Well, you are looking at the result right now. The structure of the directory is the following:

website
├── Makefile
├── src/
│   ├── index.md
│   ├── template.html
│   ├── style.css
│   ├── blog.md
│   ├── papers.md
│   ├── blog/
│   │   ├── post1.md
│   │   └── post2.md
│   └── imgs/
│       ├── avatar.jpg
│       └── post1/
│           ├── img1.png
│           └── img2.png
└── build/
    ├── index.html
    ├── blog.html
    ├── papers.html
    ├── blog/
    │   ├── post1.html
    │   └── post2.html
    └── imgs/
        ├── avatar.jpg
        └── post1/
            ├── img1.png
            └── img2.png

Basically, build contains the HTML versions of the markdown files in src, as specified by template.html and style.css.
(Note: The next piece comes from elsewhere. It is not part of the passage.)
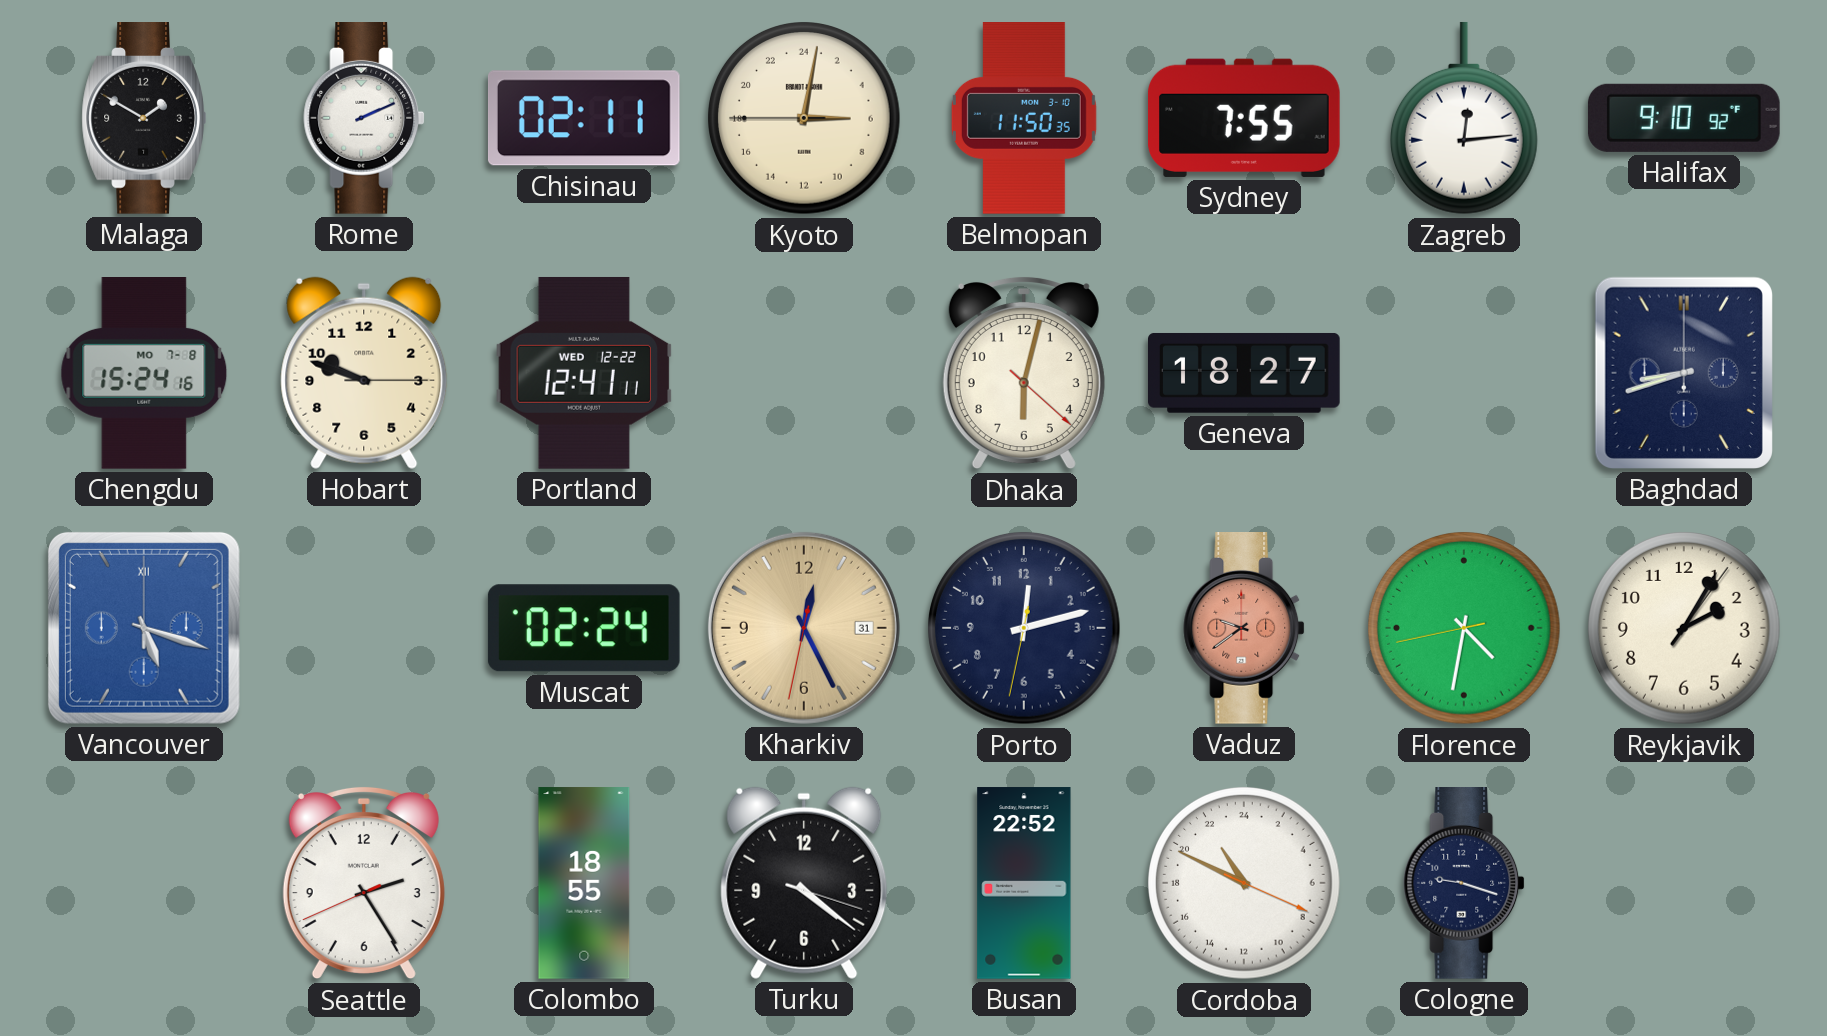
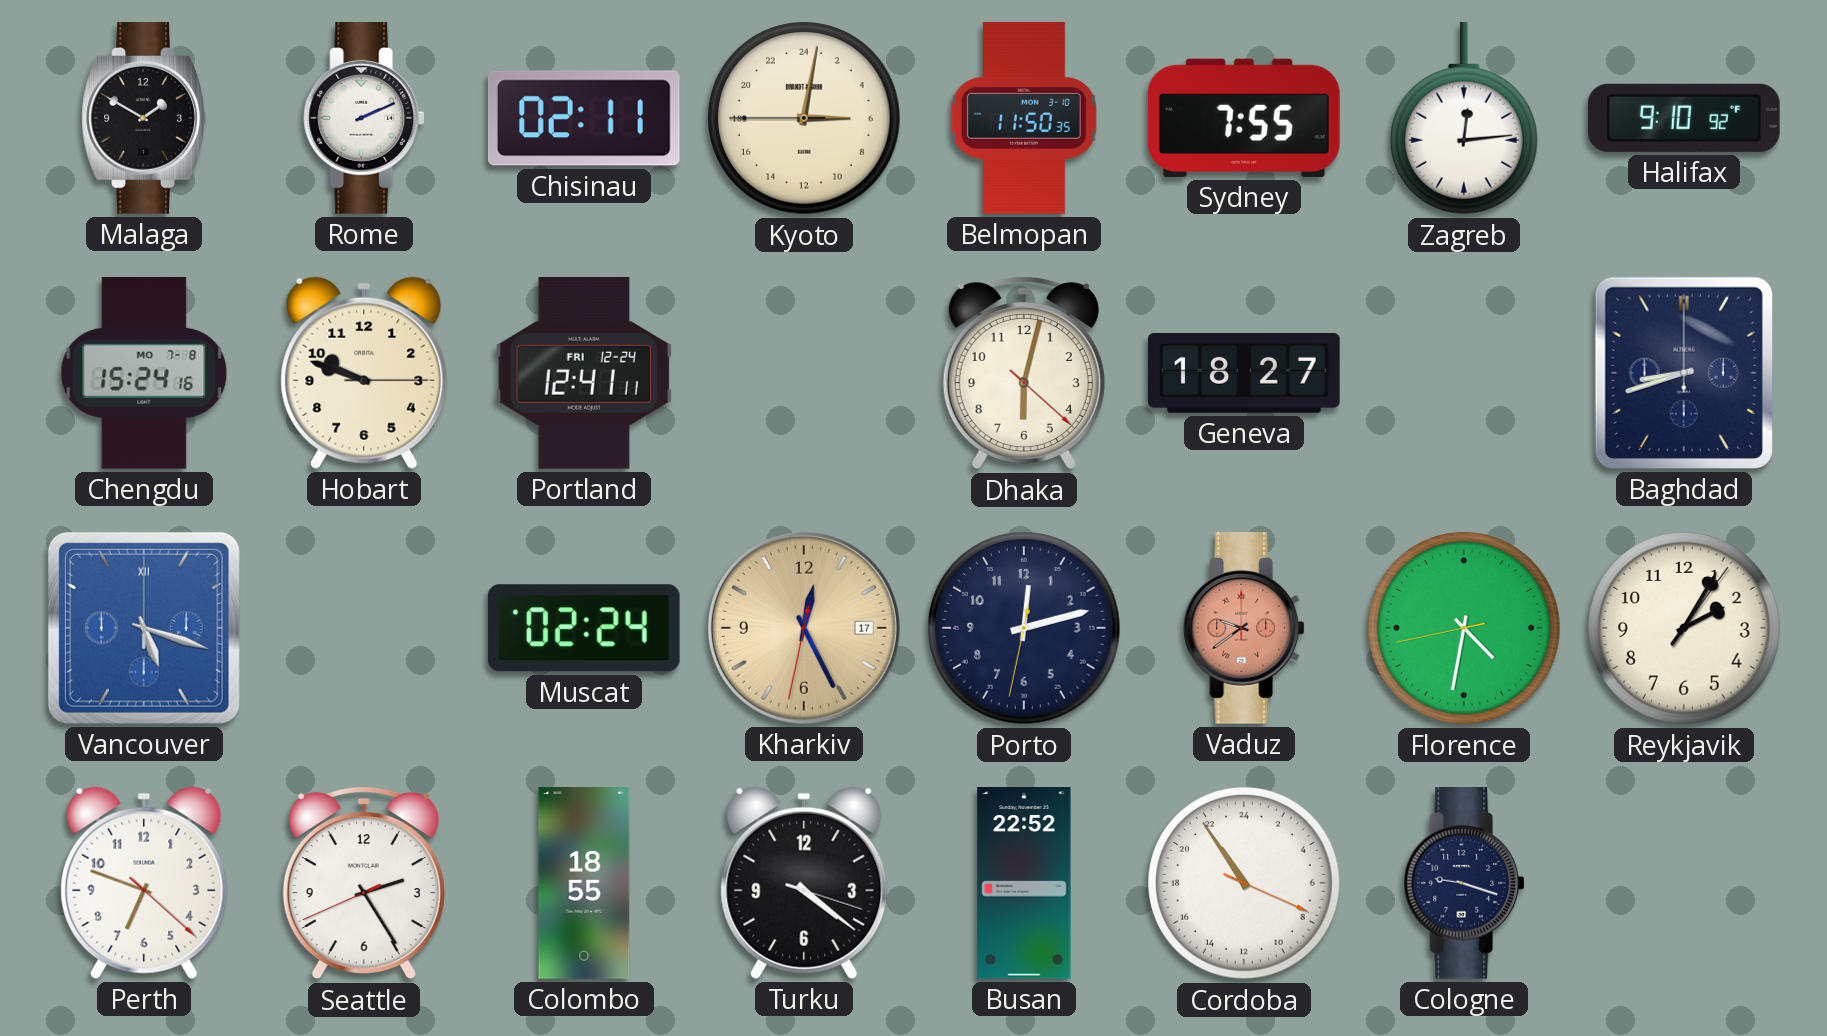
Portland date: WED 12-22 -> FRI 12-24
Kharkiv date: 31 -> 17
Perth: none -> 6:48
Cordoba: 21:49 -> 21:54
The secret sauce is then the Makefile. It basically calls pandoc with all the appropriate flags, copies files, and all that jazz. It also deals with the maths typesetting. Really sweet.

Version control and deployment

The only git-controlled folder is build, which only contains HTML files. Deployment happens by calling make deploy, which adds-commits-pushes the changes in build to the Github pages repo. The actual deployment is super quick, as all the HTML is ready to be displayed.

Let’s see how long it takes for me to become unhappy at this system. I am rather optimistic for now however.